После разоблачения очередного подставного Рабиновича я убегал от этой эмигрантской заразы в Гринцинг — пригород Вены в часе трамвайной езды от центра. Буколика мощеных улочек, где в каждом доме с пряничной крышей — винный погребок, со столами во дворе и домашними хозяйками в кокошниках и чуть ли не кринолинах, с кружевными нижними юбками при фартуках, разносящими кружки с молодым вином, — все это как будто презрительно сторонилось, как неопрятного доходяги, вышеописанной толкучки венских кварталов, по-городскому неразборчивых в своей готовности приютить чужаков вроде моих сородичей по эмиграции, с их чемоданной сутолокой и потной хваткой, цепкостью и напором. Это инстинктивное чувство снисходительности и презрения, гримаса непроницаемости, когда в глаза не видишь бедного родственника или никчемного и опустившегося старого приятеля на светском рауте, эта привычка дурно воспитанных аристократов дернуть плечом и пройти мимо, не повернув головы, со страшной легкостью прививалась и мне в эти венские дни. Как-никак, я считал себя аристократом эмиграции, в то время как они — советские новоприбывшие — были ее плебсом, люмпен-пролетариатом.
Избежать столкновения с ними было, впрочем, нетрудно: они были заметны за версту, они были как прыщ на напудренном подбородке Вены. Нечто необъяснимо советское тут же угадывалось в грустно склоненной по-бычьи шее, в бессмысленной целеустремленности (в поисках дефицита?) походки, в приниженной сгорбленности и опущенном лице со взглядом исподлобья. Или же, наоборот, в болванистости выпученных от радости глаз и раскрытого рта, в гнусавом и надрывном голосе, все непрерывно и без разбора комментирующем, как акын перед чайной; в преувеличенной жестикуляции, как будто эти истосковавшиеся по вещам руки хотят все перетрогать и перещупать в новом для них мире сбывшегося сна. Именно к этой, второй, категории и относился тип, усевшийся напротив меня через скверик, у остановки, где я, в один из своих загулов в Гринцинге, дожидался обратного трамвая в Вену.
Слегка навеселе, я пропустил один трамвай, следующий ожидался через полчаса; мне ничего не оставалось, как усесться на лавочку и наблюдать, прикрывшись для виду газетой, классическую пантомиму ужимок эмиграции.

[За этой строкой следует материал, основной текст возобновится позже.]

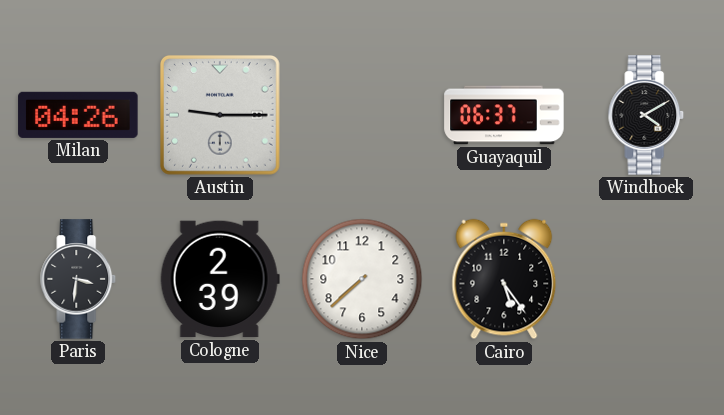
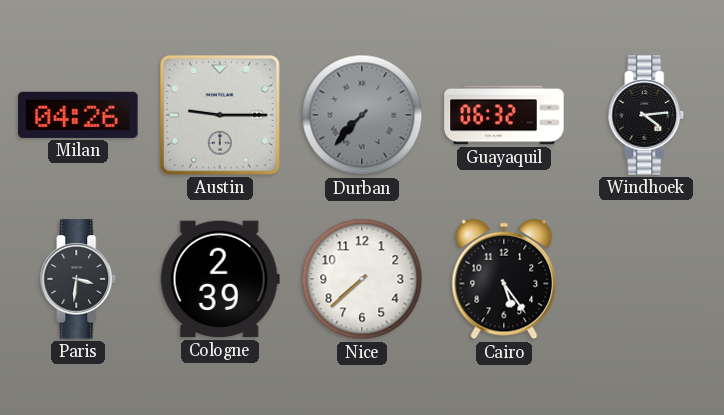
Durban: none -> 7:37
Guayaquil: 06:37 -> 06:32
Windhoek: 4:10 -> 4:14
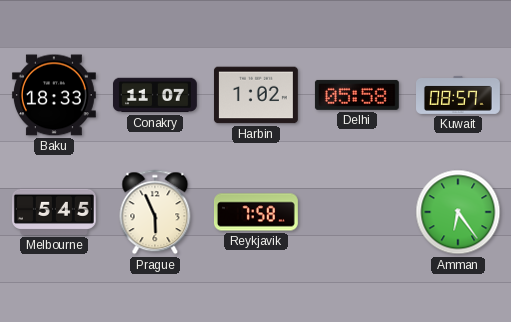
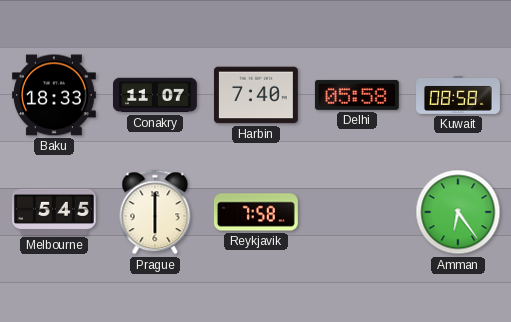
Harbin: 1:02 -> 7:40
Kuwait: 08:57 -> 08:58
Prague: 5:56 -> 6:00
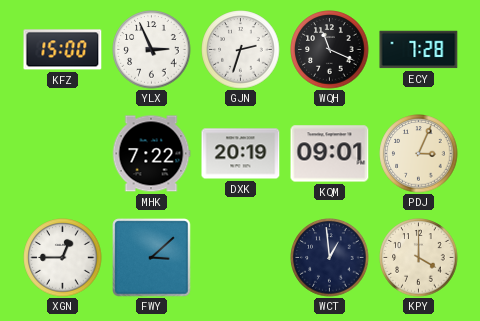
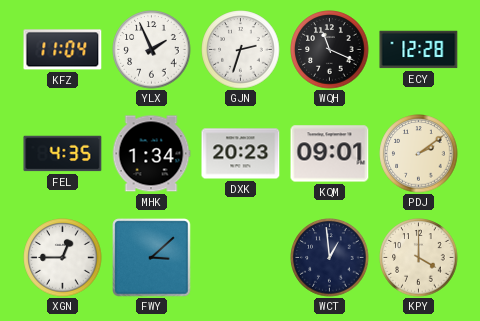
KFZ: 15:00 -> 11:04
YLX: 2:56 -> 1:56
ECY: 7:28 -> 12:28
FEL: none -> 4:35
MHK: 7:22 -> 1:34
DXK: 20:19 -> 20:23
PDJ: 3:04 -> 2:09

Он был не один: яростно жестикулируя и талмудически раскачиваясь, он втолковывал свое авторитетное мнение — несомненно по актуальным вопросам мировой политики и судеб земной цивилизации — дородной американке в летней панамке и строгом платье в горошек; она была явно одной из тех дам-благотворительниц, добровольцев из американских агентств, что опекают прибывших в Вену советских евреев, как будто это психически больные родственники. Впечатление мой соотечественник производил действительно не слишком нормальное. Типу этому было лет под пятьдесят — устрашающей породы спорщиков из провинциальных интеллигентов — то ли инженер, то ли школьный преподаватель истории, разочаровавшийся в марксизме-ленинизме. Все в нем выдавало полуобразованного демагога из российских окраин: коренастый и раздутый, как уродливая картофелина, не в высоту, а в ширину и вбок, он был затянут, как в кожуру, в застиранную ковбойку: его кожа, как будто запыленная загаром, оттенялась сединой дорожной небритости; сломанная, видно, оправа его очков была перетянута около дужки клейким пластырем, и он деликатно придерживал очки двумя пальцами — в неожиданно пародийном профессорском жесте.